En 1999, les éditions Didier Jeunesse publient dans la collection « Hurluberlu » ce qui a été, un an auparavant, mon projet de fin d’études aux Beaux-Arts de Besançon. Mon premier album, « Fulbert et le tailleur d’ombres » voit donc le jour alors que je m’échine à scanner des couchers de soleil dans l’open-space glacial d’une tentaculaire agence de communication parisienne.
Avec la naissance de ce livre, j’ai le pied à l’étrier. Plusieurs de mes livres sur le thème de l’ombre paraîtront les années suivantes : « Zisso et les ombres perdues » chez le même éditeur en 2001 et « Ombroglios » aux éditions du Poisson Soluble en 2006 . Un thème qui me tient à cœur tant le pouvoir évocateur des ombres est fort à mes yeux (je suis passionné depuis longtemps par le mouvement expressionniste du début du XXème siècle en Europe du Nord).
Une ombre géante devenue encombrante est découpée par un tailleur-magicien ; les ombres portées d’une ville moderne sont emportées par une gigantesque tempête ; un loup se démène avec son ombre moqueuse…
Pour la forme, j’ai toujours une citation d’Henri Matisse gravée dans la caboche, prolongée jusque dans les doigts : « DESSINER, C’EST FAIRE UN GESTE EXPRESSIF AVEC L’AVANTAGE DE LA PERMANENCE. »

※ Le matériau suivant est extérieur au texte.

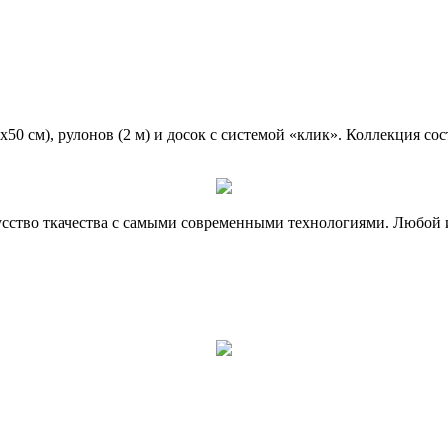
0 см), рулонов (2 м) и досок с системой «клик». Коллекция сос
.
усство ткачества с самыми современными технологиями. Любой и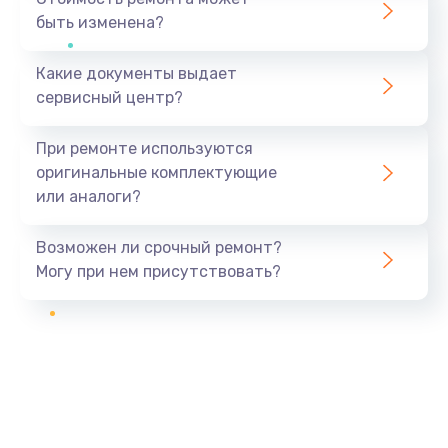
быть изменена?
Какие документы выдает
сервисный центр?
При ремонте используются
оригинальные комплектующие
или аналоги?
Возможен ли срочный ремонт?
Могу при нем присутствовать?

En me limitant à de l’impression en bichromie- un noir profond et un cyan clinquant- je raconte l’histoire d’un être qui se dissout peu à peu dans les affres d’un monde privé de sentiments (« L’être effervescent. Editions Les oiseaux de passage, 2004). Quand je n’utilise pas les pinceaux, l’encre de chine, la plume ou l’acrylique, je réalise mes images avec des crayons noirs et des fusains que je rehausse de couleurs numériques. Petite cuisine personnelle et tambouille faîte maison pour raconter l’histoire d’un petit alligator qui cherche le sommeil ( « l’île du géant repos » Sarbacane, 2008), celle d’un prince maudit sur qui s’abat le mauvais sort (*« Prince en pince »* Editions la Martinière Jeunesse. 2014) ou dans mes différents travaux de commandes pour la presse et l’édition jeunesse.
Dans mon roman graphique « Grigridédé » paru en 2008 chez Actes Sud l’An 2, je construis , avec une large part d’improvisation et de manière un peu schizophrénique, une fiction en me basant sur des faits réels ou vécus dans une petite ville de province. Le trait est minimaliste et va à l’essentiel : servir le sujet, sec et sans fioritures.« Monsieur D » paru en 2012 chez Gargantua est une réinterprétation de l’ouvrage le plus lu et le plus connu au monde depuis des siècles. Là aussi encore, c’est le fond qui a interféré sur la forme. J’ai laissé une place prépondérante aux blancs, aux espaces vierges et saturés de lumières, contrastant avec des pages foisonnantes et étouffantes sur la fin du récit.
Après 12 années passées à Paris, où les rencontres de tous horizons furent fructueuses, je vis et travaille actuellement à Besançon.